Lori Balue spent 25 years putting herself back together. She was 225 pounds, asthmatic, pre-diabetic, and addicted to processed foods she couldn't stop eating no matter how hard she tried. Her husband barely looked up from the couch when he asked her when she was going to lose the weight. Her eight-year-old son ran up the steps at Vernal Falls while she stood at the bottom wondering if she was going to survive the climb.

Today Lori is 63, 100 pounds lighter, asthma-free, and standing at the top of mountains she couldn't have imagined a decade ago. She's completed multiple Grand Canyon rim-to-rims, runs half marathons she dances through at the finish line, and is currently training for Mount Whitney. She is also a functional diagnostic nutrition and metabolic restoration practitioner who helps others over 50 do what she did — not through willpower or calorie restriction, but by fixing what's actually broken.

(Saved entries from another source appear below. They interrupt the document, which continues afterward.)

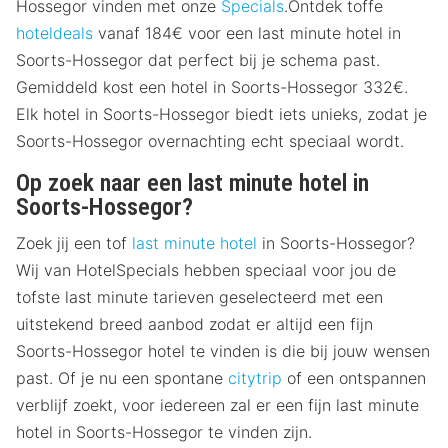
Hossegor vinden met onze
Specials
.Ontdek toffe
hoteldeals
vanaf 184€ voor een last minute hotel in
Soorts-Hossegor dat perfect bij je schema past.
Gemiddeld kost een hotel in Soorts-Hossegor 332€.
Elk hotel in Soorts-Hossegor biedt iets unieks, zodat je
Soorts-Hossegor overnachting echt speciaal wordt.
Op zoek naar een last minute hotel in
Soorts-Hossegor?
Zoek jij een tof
last minute hotel
in Soorts-Hossegor?
Wij van HotelSpecials hebben speciaal voor jou de
tofste last minute tarieven geselecteerd met een
uitstekend breed aanbod zodat er altijd een fijn
Soorts-Hossegor hotel te vinden is die bij jouw wensen
past. Of je nu een spontane
citytrip
of een ontspannen
verblijf zoekt, voor iedereen zal er een fijn last minute
hotel in Soorts-Hossegor te vinden zijn.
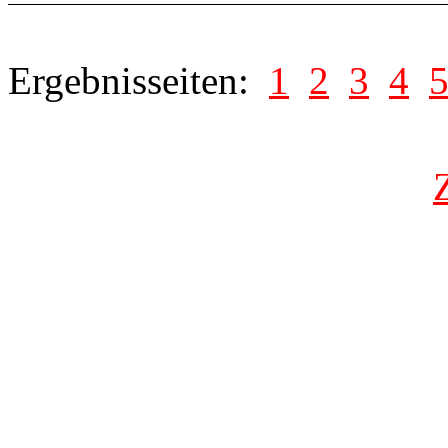
Ergebnisseiten:
1
2
3
4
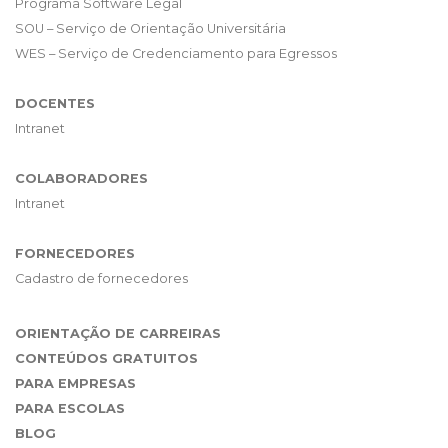
Programa Software Legal
SOU – Serviço de Orientação Universitária
WES – Serviço de Credenciamento para Egressos
DOCENTES
Intranet
COLABORADORES
Intranet
FORNECEDORES
Cadastro de fornecedores
ORIENTAÇÃO DE CARREIRAS
CONTEÚDOS GRATUITOS
PARA EMPRESAS
PARA ESCOLAS
BLOG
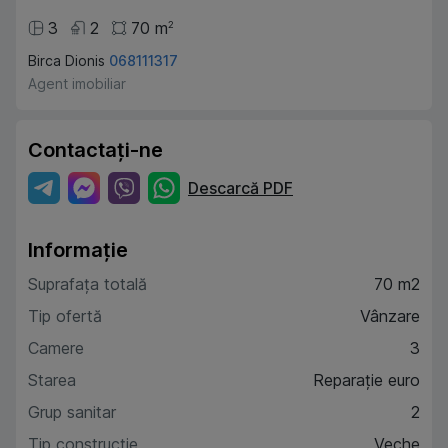
3
2
70
m
2
Birca Dionis
068111317
Agent imobiliar
Contactați-ne
Descarcă PDF
Informație
Suprafața totală
70 m2
Tip ofertă
Vânzare
Camere
3
Starea
Reparație euro
Grup sanitar
2
Tip construcție
Veche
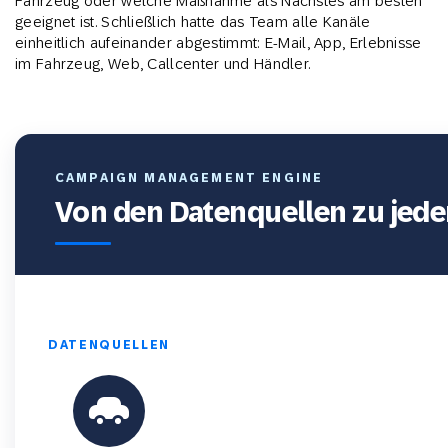
Fahrzeug oder welche Maßnahme als Nächstes am besten
geeignet ist. Schließlich hatte das Team alle Kanäle
einheitlich aufeinander abgestimmt: E-Mail, App, Erlebnisse
im Fahrzeug, Web, Callcenter und Händler.
CAMPAIGN MANAGEMENT ENGINE
Von den Datenquellen zu jed
DATENQUELLEN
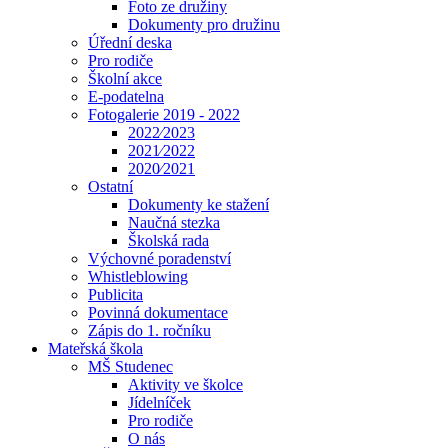
Foto ze družiny
Dokumenty pro družinu
Úřední deska
Pro rodiče
Školní akce
E-podatelna
Fotogalerie 2019 - 2022
2022⁄2023
2021⁄2022
2020⁄2021
Ostatní
Dokumenty ke stažení
Naučná stezka
Školská rada
Výchovné poradenství
Whistleblowing
Publicita
Povinná dokumentace
Zápis do 1. ročníku
Mateřská škola
MŠ Studenec
Aktivity ve školce
Jídelníček
Pro rodiče
O nás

This episode of Trail Stories traces the arc from that staircase at Vernal Falls to the rim of the Grand Canyon. It covers 25 years of books, diets, and false starts. A food addiction rooted in biology, not weakness. A divorce that happened while she was still figuring it all out. A hiking fatality she witnessed firsthand and couldn't stop thinking about. And one quiet moment — a question about what 63-year-old Lori would say to the 12-year-old version of herself — that stops the episode cold.

The full interview with Lori drops in two parts on Wednesday on the Hiker Trash Radio feed.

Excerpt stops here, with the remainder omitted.